While I agree with the author’s thinking and appreciate the clarity with which Heidegger and related thinkers are presented, I believe two further issues deserve more attention. The first is the will to power—or a more focussed segment, the will to knowledge (Wille des Wissens)—embedded in technology itself. We often acknowledge it only in passing, underestimating its force. To assume we have significant freedom in relation to these forces is misleading. The “current of onto-historical waters” is not just strong but overwhelming, driving in a single direction with tsunami-like power. Institutions, nations, and individuals alike risk being swept away. There is no leisurely swimming against such a current—anyone who has struggled in a rip tide knows this. The author suggests that we can recognize the essence of technology while remaining human, dwelling in Dasein. I am less confident. We laugh about ChatGPT, but that technology is only a few years old, and look where we are already. A generation of young people is growing up with minds (extended?), or perhaps glued, to their devices, shaped by shortcuts like Instagram, TikTok, ChatGPT, vaping, and hookup apps. This trajectory is not reversing.
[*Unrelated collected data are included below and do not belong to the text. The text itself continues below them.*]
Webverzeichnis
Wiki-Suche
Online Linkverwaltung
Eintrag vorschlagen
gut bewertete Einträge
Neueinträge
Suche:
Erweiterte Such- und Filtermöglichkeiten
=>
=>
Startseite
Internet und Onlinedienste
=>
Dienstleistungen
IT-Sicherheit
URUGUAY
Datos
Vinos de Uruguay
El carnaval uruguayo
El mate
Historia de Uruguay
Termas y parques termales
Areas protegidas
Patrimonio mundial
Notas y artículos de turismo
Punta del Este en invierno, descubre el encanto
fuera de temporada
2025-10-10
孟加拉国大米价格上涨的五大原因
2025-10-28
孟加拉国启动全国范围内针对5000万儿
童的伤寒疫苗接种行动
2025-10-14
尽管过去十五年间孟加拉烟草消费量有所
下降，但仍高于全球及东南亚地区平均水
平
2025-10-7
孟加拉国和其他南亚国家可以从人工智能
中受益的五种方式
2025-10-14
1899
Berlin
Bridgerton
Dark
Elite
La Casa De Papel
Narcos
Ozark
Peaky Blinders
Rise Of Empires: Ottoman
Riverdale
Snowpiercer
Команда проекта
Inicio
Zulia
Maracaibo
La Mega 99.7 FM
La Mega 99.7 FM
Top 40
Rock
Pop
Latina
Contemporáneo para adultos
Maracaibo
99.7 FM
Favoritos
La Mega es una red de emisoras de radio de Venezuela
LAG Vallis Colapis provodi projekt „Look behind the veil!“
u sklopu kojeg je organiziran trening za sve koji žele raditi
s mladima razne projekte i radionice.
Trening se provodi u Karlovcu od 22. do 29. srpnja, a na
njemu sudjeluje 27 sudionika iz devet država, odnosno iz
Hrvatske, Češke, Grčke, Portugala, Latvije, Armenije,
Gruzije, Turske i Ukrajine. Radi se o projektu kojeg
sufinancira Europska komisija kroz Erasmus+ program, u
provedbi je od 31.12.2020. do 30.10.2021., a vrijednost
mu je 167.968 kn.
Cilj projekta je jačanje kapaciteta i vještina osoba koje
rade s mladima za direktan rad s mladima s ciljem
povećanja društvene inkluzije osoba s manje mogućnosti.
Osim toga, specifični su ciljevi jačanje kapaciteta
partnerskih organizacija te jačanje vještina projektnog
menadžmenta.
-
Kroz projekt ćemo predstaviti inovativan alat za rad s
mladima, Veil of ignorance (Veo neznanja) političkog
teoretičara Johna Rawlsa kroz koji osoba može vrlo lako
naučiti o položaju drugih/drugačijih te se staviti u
A second issue—beyond the scope of the book but worth pondering—is whether embodied machines truly lack subjectivity or first-person intentionality. Who, after all, is currently “Being-on-Mars”? Curiosity, Perseverance, and Zhurong are in a very real sense part of that planet, exploring and disclosing its being. They are only the beginning of technological trends fueled by vast investments of capital, intellect, and innovation. The will to power is strong. We may contemplate it, but can we ever truly step outside the current?
Great revival of Heidegger's warning regarding technology for the AI age. Thomson stays a bit surface level when it comes to the real interaction of humans with technology and what that means for thinking, but his grasp of Heidegger is second to none.